Judges fight Pennsylvania rule requiring retirement at age 70
After nearly two decades on the bench, Westmoreland County Juvenile Court Judge John J. Driscoll said he does not want to be forced out of a job simply because he celebrated his 70th birthday in February.
On Jan. 1, Driscoll will have to step aside because Pennsylvania judges are required to retire at the end of the year in which they turn 70. His forced departure will come three years before his 10-year term expires in 2016.
Driscoll will not go without a fight. He and five other judges have filed a lawsuit in Commonwealth Court seeking the right to decide on their own when to retire.
“I joined in this action because I really love my work,” Driscoll said on Thursday, a day after Philadelphia attorney Robert C. Heim filed the civil action in Harrisburg against state officials. “I feel very useful, and if this mandatory age provision is unconstitutional, I would not want to have my time and work terminated by something that is unconstitutional.”
The judges contend the mandatory retirement provision is age discrimination that violates their constitutional rights. The suit notes that by 2030, there will be more than 75 million Americans 65 and older. “As the population ages, the incidence of cognitive decline has decreased remarkably in recent years,” the suit asserts.
Joining Driscoll are Northampton County Judge Leonard N. Zito and Philadelphia Judges John W. Herron, Benjamin Lerner, Sandra Mazer Moss and Joseph D. O'Keefe. Lerner was forced to retire in January but works part time as a senior judge. The others are nearing 70 and will be forced to quit before the end of their 10-year terms.

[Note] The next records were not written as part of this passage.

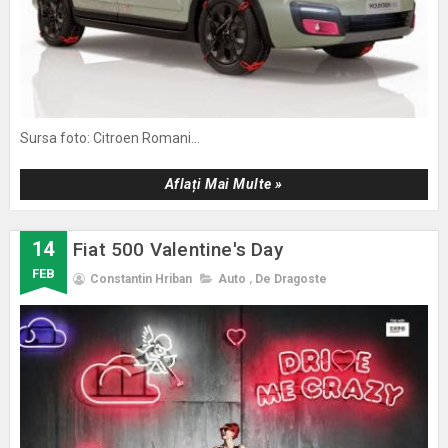
Sursa foto: Citroen Romani...
Aflați Mai Multe »
14
Fiat 500 Valentine's Day
FEB
Constantin Hriban
Auto
,
De Dragoste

Gov. Tom Corbett is named as the lead defendant.
“We have no comment on this pending litigation, but we expect that the Office of Attorney General will be responding by way of appropriate filings on behalf of the governor and the secretary of the commonwealth,” said Janet Kelley, a Corbett spokeswoman.

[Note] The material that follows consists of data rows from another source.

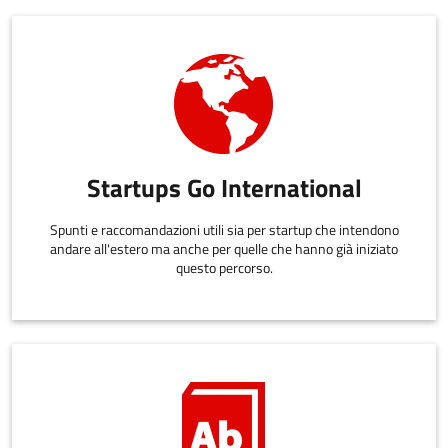
Startups Go International
Spunti e raccomandazioni utili sia per startup che intendono
andare all'estero ma anche per quelle che hanno già iniziato
questo percorso.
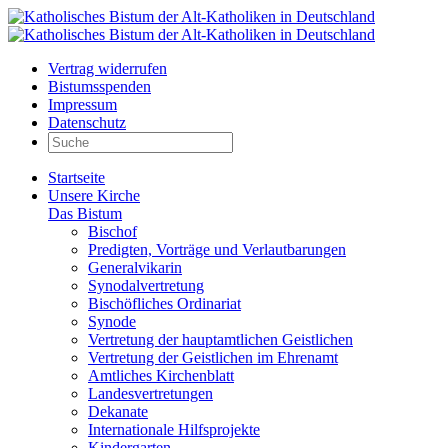
Vertrag widerrufen
Bistumsspenden
Impressum
Datenschutz
Startseite
Unsere Kirche
Das Bistum
Bischof
Predigten, Vorträge und Verlautbarungen
Generalvikarin
Synodalvertretung
Bischöfliches Ordinariat
Synode
Vertretung der hauptamtlichen Geistlichen
Vertretung der Geistlichen im Ehrenamt
Amtliches Kirchenblatt
Landesvertretungen
Dekanate
Internationale Hilfsprojekte
Kindergarten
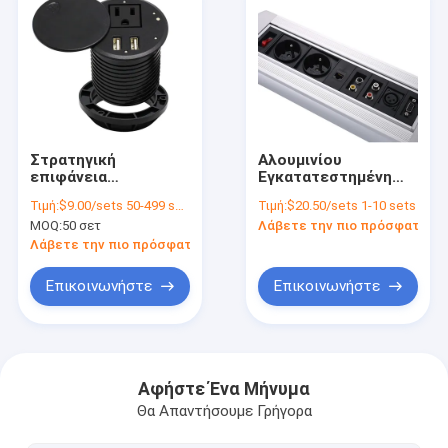
Στρατηγική
Αλουμινίου
επιφάνεια
Εγκατατεστημένη
επιφάνειας
λωρίδα έξοδος
Τιμή:
$9.00/sets 50-499 sets
Τιμή:
$20.50/sets 1-10 sets
επιφάνειας
επέκταση τραπέζι
MOQ:
50 σετ
Λάβετε την πιο πρόσφατη τι
επιφάνειας
συνεδριάσεων πρίζα
επιφάνειας
ηλεκτρικής
Λάβετε την πιο πρόσφατη τιμή
επιφάνειας
ενέργειας με
επιφάνειας
περιστροφή
Επικοινωνήστε
Επικοινωνήστε
επιφάνειας
επιφάνειας
επιφάνειας
Αρχική Σελίδα
επιφάνειας
επιφάνειας
Προϊόντα
Αφήστε Ένα Μήνυμα
Θα Απαντήσουμε Γρήγορα
Σχετικά με εμάς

The judges want the court to toss the state constitution's mandatory retirement provision, which went into effect in 1969.
“The world has changed,” Heim said. “Seventy is not old. All of them feel, very strongly, their judging ability now is as good, or better, than it has ever been. They are experienced, and their maturity and judgment is still very strong, maybe even stronger, than when they were younger.”
Heim contends the mandatory retirement provision violates the 14th Amendment's equal protection and due process clauses, as well as Article 1 of the Pennsylvania Constitution.
Judges who are forced to quit because of their age can choose to continue working as senior judges, the lawsuit notes, but for less money and no benefits.
Annual salaries range from $169,541 for full-time Common Pleas judges to $195,309 for Supreme Court justices, according to Art Heinz, spokesman with the Administrative Office of Pennsylvania Courts. Senior judges in county courts are paid $522 per day when on the bench, but that pay, plus their pension, cannot exceed $169,541 annually, Heinz said.
In the lawsuit, Heim points out senior judges are not paid for work performed in chambers and are ineligible for sick days, vacation or life insurance benefits. Some senior judges were not paid for days worked when funding ran out, according to the lawsuit,
“There is no reasonable — or even rational — basis for paying senior judges less money for the same work than judges who have not yet been forced to retire,” Heim wrote in the lawsuit.
No other elected or appointed officials are required to retire based solely on age, the suit said.
“As a result, plaintiffs have been singled out by the Pennsylvania Constitution on the sole basis of age for different treatment from other officers and employees of the Commonwealth of Pennsylvania,” the lawsuit states.
Heim said elimination of the mandatory retirement provision will not risk allowing unfit judges to stay on the bench because other constitutional provisions provide for the removal of incapacitated judges.
None of the judges is seeking financial damages through the lawsuit, Heim said, but Lerner wants to be reinstated — without back pay.
“There's no seeking of compensation,” said Heim, who is representing the judges pro bono. “It's purely a declaration that this provision be set aside.”